6. We are therefore of the view that it is clear that the constitution bench which decided in Mafatlal Industries Ltd. specifically laid down that even in the case of duty paid under protest, the requirement under Sub-section (2) of Section 11B will apply. Respectfully, following this judgment, we are unable to accept the contention of the appellant to the contrary.

7. The last contention of the counsel for the appellant is that the fact that the price of the goods rests upon the contract between it and the two buyers. Clause 6 of the terms of the purchase order provides that “the price was accepted as firm and should be kept firm throughout the contract period. No price variation will be accepted,” The contract between the appellant and another purchaser, Aban Loyd Chiles Offshore Ltd., also provides that the prices are inclusive of taxes. Therefore, he contends that incidence of duty had not been passed on.

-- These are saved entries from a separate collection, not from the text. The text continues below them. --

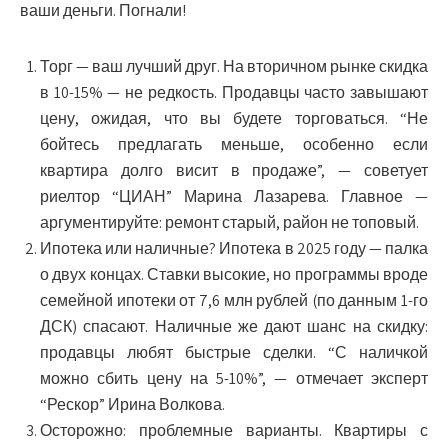
ваши деньги. Погнали!
Торг — ваш лучший друг.
На вторичном рынке скидка
в 10-15% — не редкость. Продавцы часто завышают
цену, ожидая, что вы будете торговаться. “Не
бойтесь предлагать меньше, особенно если
квартира долго висит в продаже”, — советует
риелтор “ЦИАН” Марина Лазарева. Главное —
аргументируйте: ремонт старый, район не топовый.
Ипотека или наличные?
Ипотека в 2025 году — палка
о двух концах. Ставки высокие, но программы вроде
семейной ипотеки от 7,6 млн рублей (по данным 1-го
ДСК) спасают. Наличные же дают шанс на скидку:
продавцы любят быстрые сделки. “С наличкой
можно сбить цену на 5-10%”, — отмечает эксперт
“Рескор” Ирина Волкова.
Осторожно: проблемные варианты.
Квартиры с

8. We are not able to accept this submission. The fact that the price of the goods remain the same, when different rates of duty are paid on it, does not lead to the inevitable conclusion that incidence of duty has not been passed on to the buyer. It is possible that the uniformity in price may be due to various other factors. He may have reduced or done away the profit or have been carrying the loss. This is in fact the Supreme Court in Mafatlal Industries Ltd, in paragraph 91 when it says, “Similarly, no one will ordinarily pass on less excise duty than what is exigible and payable. A manufacturer may dip into his profits but would not further dip into the excise duty component. He will do so only in the case of a distress sale. Again, just because duty is not separately shown in the invoice price, it does not follow that the manufacturer is not passing on the duty. Nor does it follow therefrom that the manufacturer is absorbing the duty himself.” This decision has been applied by the Tribunal in its decision in CCE v. Christine Hoden (I) Pvt. Ltd. (Order No. C-II/144/WZB/2003, dated 91-2003 [2003 (155) E.L.T. 271 (Tri. -Mumbai)].

9. The appeal is accordingly dismissed.